(Problem to solve)
Reproduce exactly the run of lines that begins with the one containing "Cuando un empleado público" and ends with the last line of the records, omitting pictures.

(Information supplied)
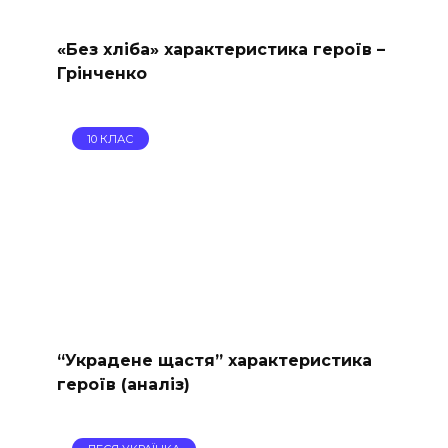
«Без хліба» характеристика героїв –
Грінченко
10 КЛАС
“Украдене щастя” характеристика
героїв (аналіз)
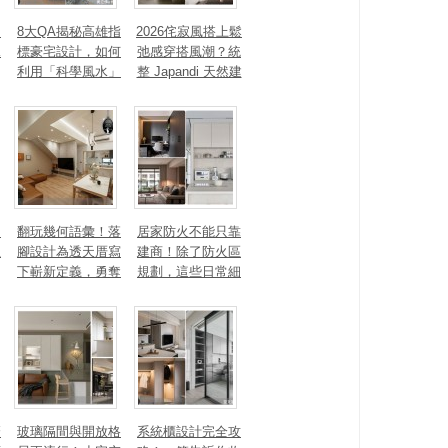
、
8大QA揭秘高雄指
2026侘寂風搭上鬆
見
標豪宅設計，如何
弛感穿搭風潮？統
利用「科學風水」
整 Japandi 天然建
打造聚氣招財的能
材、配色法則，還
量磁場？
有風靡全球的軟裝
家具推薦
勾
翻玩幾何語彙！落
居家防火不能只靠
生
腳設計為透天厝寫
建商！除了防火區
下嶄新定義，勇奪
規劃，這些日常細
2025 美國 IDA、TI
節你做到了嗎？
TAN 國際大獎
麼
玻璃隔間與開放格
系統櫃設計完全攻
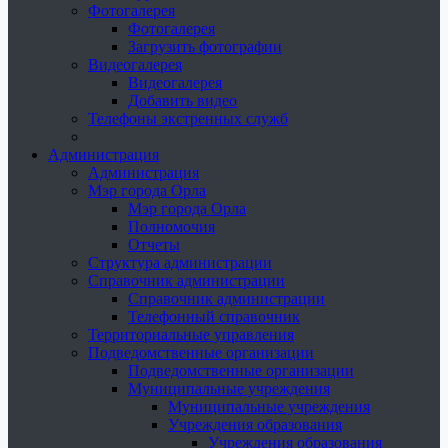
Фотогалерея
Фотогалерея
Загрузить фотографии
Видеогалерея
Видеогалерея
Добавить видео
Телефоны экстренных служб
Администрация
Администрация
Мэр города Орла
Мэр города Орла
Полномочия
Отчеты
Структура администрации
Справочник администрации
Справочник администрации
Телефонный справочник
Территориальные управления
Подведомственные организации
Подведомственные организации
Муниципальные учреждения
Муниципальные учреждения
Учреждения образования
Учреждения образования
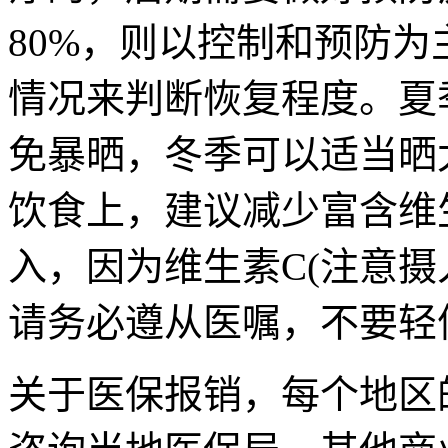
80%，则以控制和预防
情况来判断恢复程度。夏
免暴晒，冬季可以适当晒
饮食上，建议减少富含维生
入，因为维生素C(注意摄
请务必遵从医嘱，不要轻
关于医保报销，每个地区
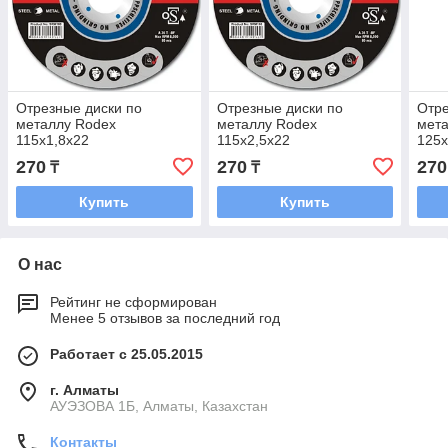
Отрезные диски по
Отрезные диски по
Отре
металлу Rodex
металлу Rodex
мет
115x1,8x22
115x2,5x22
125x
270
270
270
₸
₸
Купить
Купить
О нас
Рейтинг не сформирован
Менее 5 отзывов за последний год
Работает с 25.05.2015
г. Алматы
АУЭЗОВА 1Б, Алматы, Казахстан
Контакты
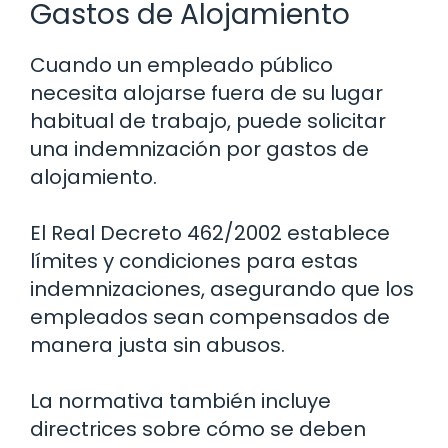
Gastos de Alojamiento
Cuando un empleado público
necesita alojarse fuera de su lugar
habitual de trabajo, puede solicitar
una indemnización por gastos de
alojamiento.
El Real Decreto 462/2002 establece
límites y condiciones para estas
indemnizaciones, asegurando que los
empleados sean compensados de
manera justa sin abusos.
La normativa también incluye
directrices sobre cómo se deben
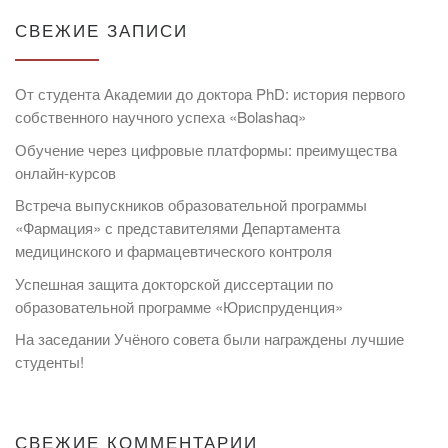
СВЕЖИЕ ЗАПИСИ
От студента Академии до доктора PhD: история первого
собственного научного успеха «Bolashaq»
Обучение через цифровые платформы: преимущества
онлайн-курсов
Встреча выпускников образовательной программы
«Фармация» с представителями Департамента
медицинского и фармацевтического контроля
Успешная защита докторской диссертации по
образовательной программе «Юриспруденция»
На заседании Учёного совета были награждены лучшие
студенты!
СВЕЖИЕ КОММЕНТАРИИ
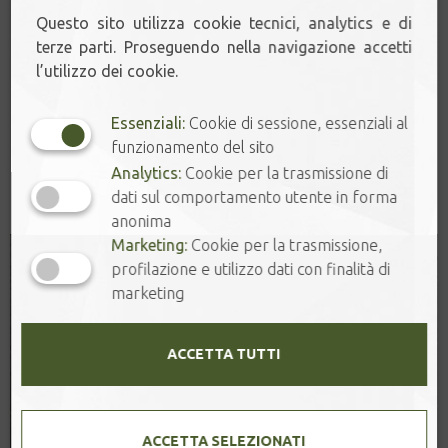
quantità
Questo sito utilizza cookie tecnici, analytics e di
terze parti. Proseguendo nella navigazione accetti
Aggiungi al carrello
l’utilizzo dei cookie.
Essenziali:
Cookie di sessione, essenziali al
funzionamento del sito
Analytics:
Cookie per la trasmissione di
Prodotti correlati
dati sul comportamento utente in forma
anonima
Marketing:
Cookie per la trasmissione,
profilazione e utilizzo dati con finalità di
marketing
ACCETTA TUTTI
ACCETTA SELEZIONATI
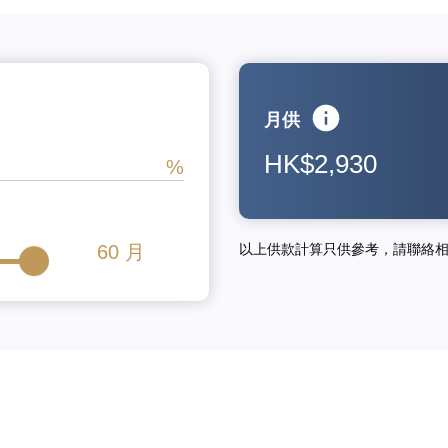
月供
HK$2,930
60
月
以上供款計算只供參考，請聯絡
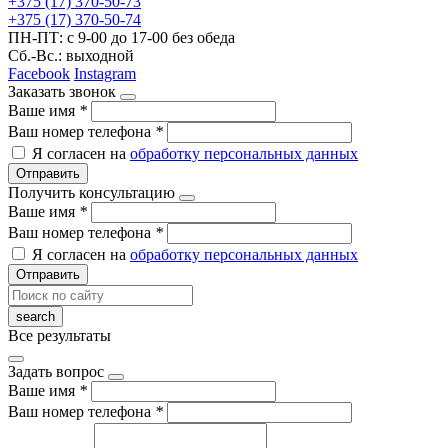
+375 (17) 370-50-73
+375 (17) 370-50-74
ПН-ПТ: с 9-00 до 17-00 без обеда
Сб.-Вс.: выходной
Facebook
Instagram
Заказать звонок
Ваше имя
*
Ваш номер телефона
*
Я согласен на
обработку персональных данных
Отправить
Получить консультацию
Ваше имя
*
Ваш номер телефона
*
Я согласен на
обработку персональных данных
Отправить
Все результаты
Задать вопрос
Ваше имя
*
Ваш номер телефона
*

(Answer area)
Cuando un empleado público
necesita alojarse fuera de su lugar
habitual de trabajo, puede solicitar
una indemnización por gastos de
alojamiento.
El Real Decreto 462/2002 establece
límites y condiciones para estas
indemnizaciones, asegurando que los
empleados sean compensados de
manera justa sin abusos.
La normativa también incluye
directrices sobre cómo se deben
СВЕЖИЕ ЗАПИСИ
От студента Академии до доктора PhD: история первого
собственного научного успеха «Bolashaq»
Обучение через цифровые платформы: преимущества
онлайн-курсов
Встреча выпускников образовательной программы
«Фармация» с представителями Департамента
медицинского и фармацевтического контроля
Успешная защита докторской диссертации по
образовательной программе «Юриспруденция»
На заседании Учёного совета были награждены лучшие
студенты!
СВЕЖИЕ КОММЕНТАРИИ
quantità
Questo sito utilizza cookie tecnici, analytics e di
terze parti. Proseguendo nella navigazione accetti
Aggiungi al carrello
l’utilizzo dei cookie.
Essenziali:
Cookie di sessione, essenziali al
funzionamento del sito
Analytics:
Cookie per la trasmissione di
Prodotti correlati
dati sul comportamento utente in forma
anonima
Marketing:
Cookie per la trasmissione,
profilazione e utilizzo dati con finalità di
marketing
ACCETTA TUTTI
ACCETTA SELEZIONATI
月供
HK$2,930
60
月
以上供款計算只供參考，請聯絡
+375 (17) 370-50-73
+375 (17) 370-50-74
ПН-ПТ: с 9-00 до 17-00 без обеда
Сб.-Вс.: выходной
Facebook
Instagram
Заказать звонок
Ваше имя
*
Ваш номер телефона
*
Я согласен на
обработку персональных данных
Отправить
Получить консультацию
Ваше имя
*
Ваш номер телефона
*
Я согласен на
обработку персональных данных
Отправить
Все результаты
Задать вопрос
Ваше имя
*
Ваш номер телефона
*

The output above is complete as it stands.